According to a recent article in the Guardian, “humanity is devouring our planet’s resources in increasingly destructive volumes.” A new study reveals that we have consumed a year’s worth of carbon, food, water, fibre, land and timber in a record 212 days.
As a result, the Earth Overshoot Day – which marks the point at which consumption exceeds the capacity of nature to regenerate – has moved forward two days to August 1, the earliest date ever recorded.
The Global Footprint Network, an international research organisation that makes an annual assessment of how far humankind is falling into ecological debt, says we would need the equivalent of 1.7 Earths to keep pace with our current use of resources.
The study points to “increasing food production, mineral extraction, forest clearance and fossil-fuel burning that bring short-term (and unequally distributed) lifestyle gains.
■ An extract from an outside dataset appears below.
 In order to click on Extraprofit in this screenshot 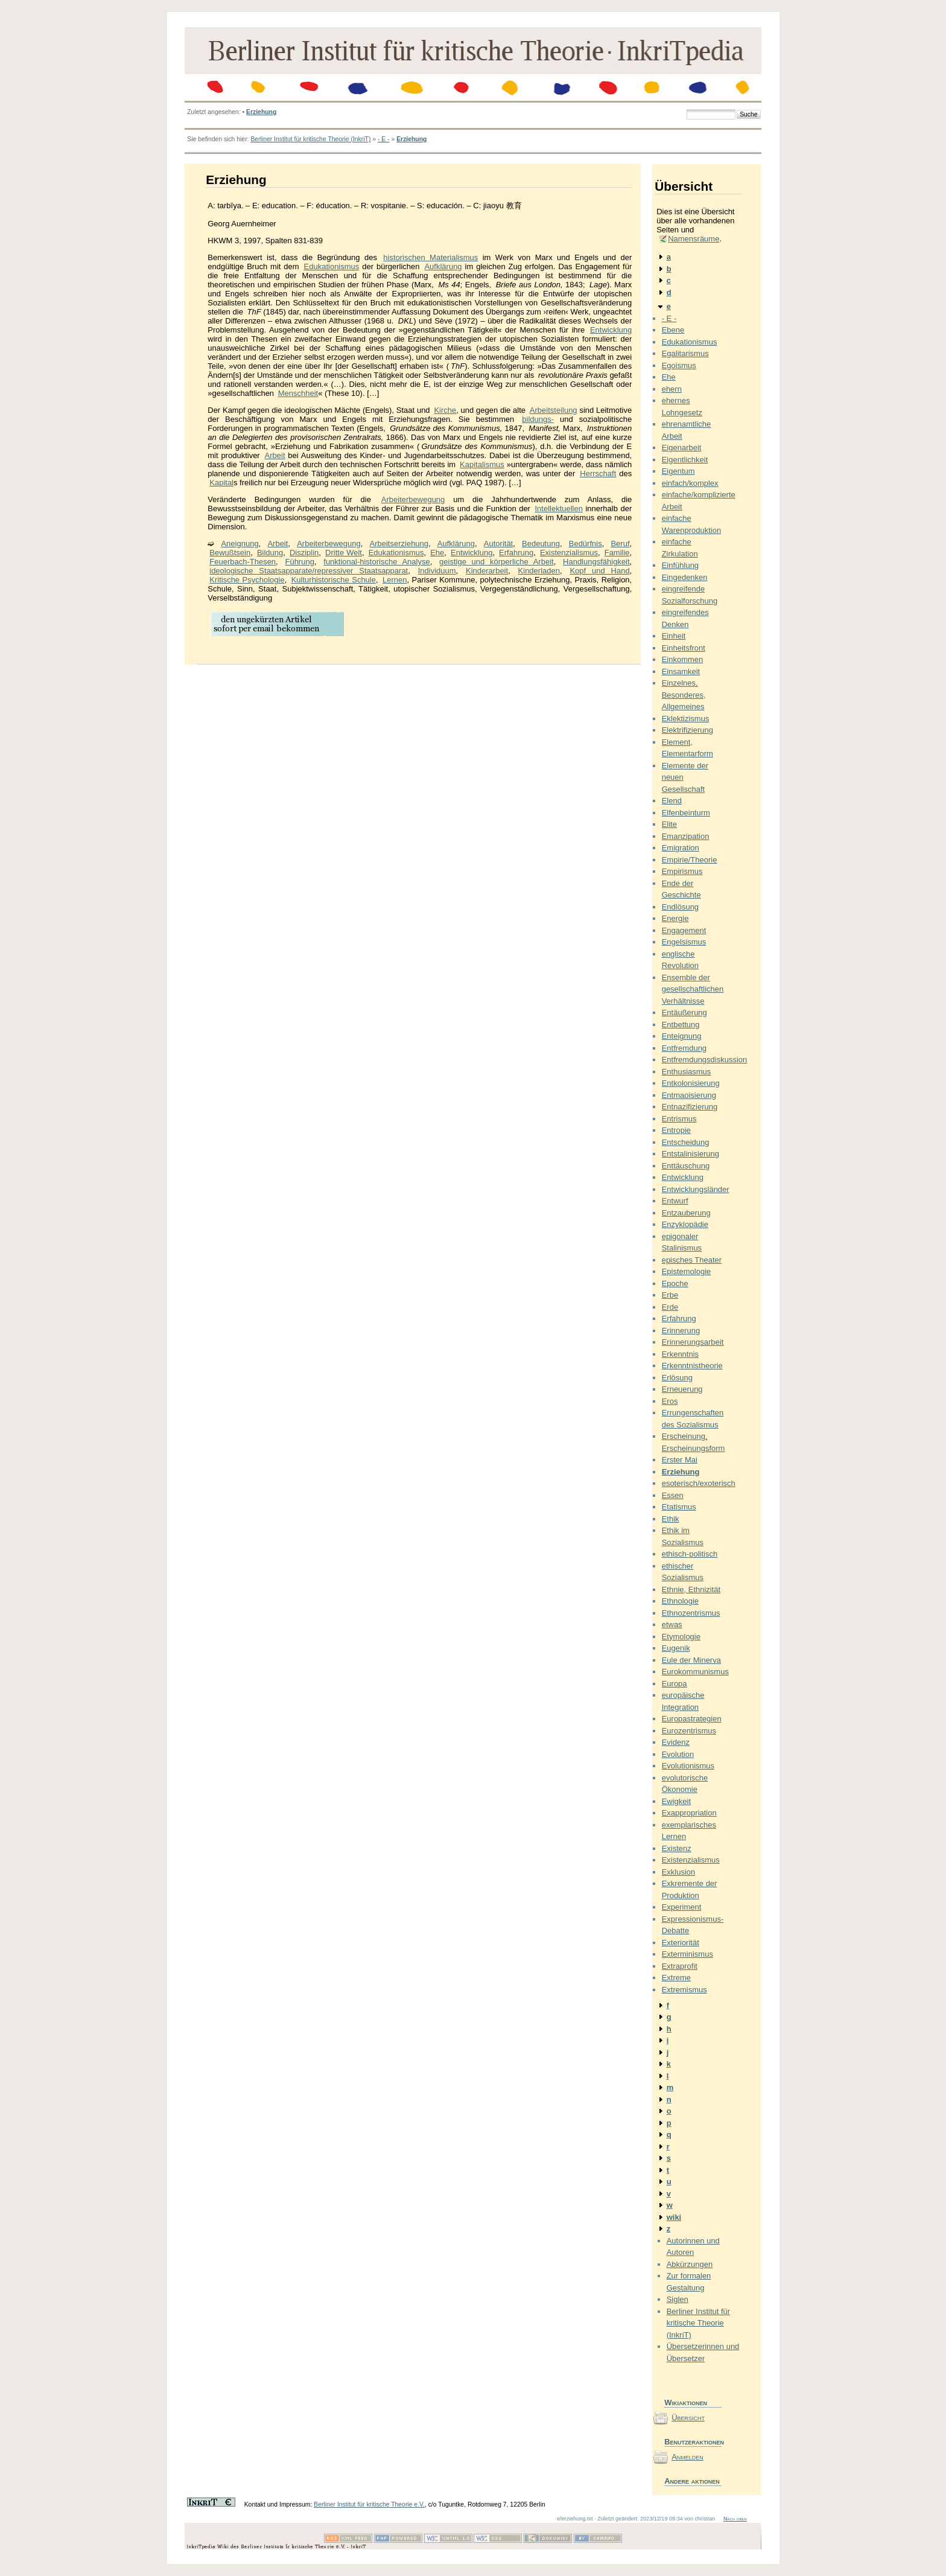, I will do `click(679, 1966)`.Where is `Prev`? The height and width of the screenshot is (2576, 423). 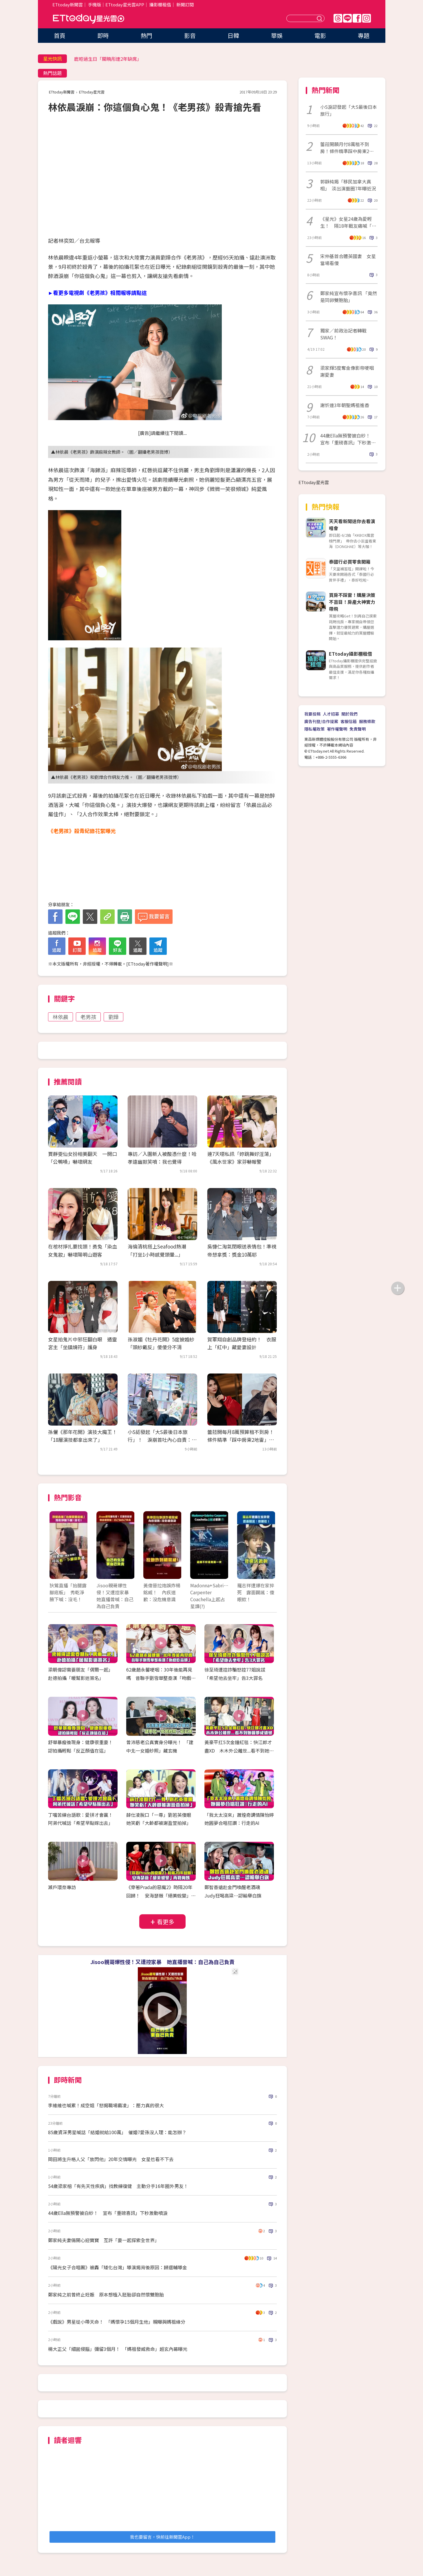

The long-term consequences are increasingly apparent in terms of soil erosion, water shortages and climate disruption.”
“Our current economies are running a Ponzi scheme with our planet,” said Mathis Wackernagel, chief executive and co-founder of Global Footprint Network. “We are borrowing the Earth’s future resources to operate our economies in the present. Like any Ponzi scheme, this works for some time. But as nations, companies, or households dig themselves deeper and deeper into debt, they eventually fall apart.”
The Council of Canadians supports a future of sustainability and stewardship that ensures the Earth’s resources are publicly and responsibly managed. Our Vision Statement highlights, “We believe this path must be founded on a deep understanding of our place within life and nature. We are the only species capable of profoundly altering the biosphere. That must inspire us to humility, not arrogance; to stewardship, not exploitation; and to social solidarity, not competition.